NUSA TENGGARA BARAT — Laga di Inter&Co Stadium, Florida, menjadi panggung pembuktian bagi Gordon. Pemain sayap anyar Barcelona itu tidak hanya mencetak satu gol via titik putih, tetapi juga menyumbang assist untuk gol pembuka Declan Rice. Catatan dua dribel sukses dan pergerakan konstan dari sisi kanan membuat pertahanan Kosta Rika kerepotan sepanjang babak pertama.
Gordon ditarik keluar pada menit ke-70, digantikan oleh Marcus Rashford. Dalam sisa waktu yang ada, Rashford hanya mampu melepaskan satu tembakan dan satu umpan kunci. Kontribusinya jauh dari kata menonjol jika dibandingkan dengan keganasan Gordon sepanjang laga.
Perbedaan performa inilah yang menjadi dasar analisis Keane.
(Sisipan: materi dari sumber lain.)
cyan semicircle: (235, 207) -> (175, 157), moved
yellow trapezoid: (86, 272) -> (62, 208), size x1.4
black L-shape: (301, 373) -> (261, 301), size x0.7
Menurutnya, Tuchel sedang berada dalam skenario ideal: memiliki dua pemain bintang yang saling memacu performa.
"Anda menginginkan pemain yang membuat Anda pusing," ujar Keane kepada Metro. "Anthony Gordon akan sangat gembira dengan kepindahannya yang seperti mimpi ke Barcelona. Anda mungkin berpikir Gordon akan dipilih [daripada Rashford]."
"Sebuah skenario impian bagi manajer. Para pemain saling memotivasi," tegas mantan kapten Setan Merah itu.
Keane menyoroti faktor mental sebagai pembeda utama. Kepindahan Gordon ke klub impian masa kecilnya, Barcelona, disebut telah melambungkan kepercayaan dirinya ke level tertinggi. Kondisi psikologis yang prima itu langsung terlihat di lapangan: berani mengambil risiko, percaya diri membawa bola, dan klinis di depan gawang.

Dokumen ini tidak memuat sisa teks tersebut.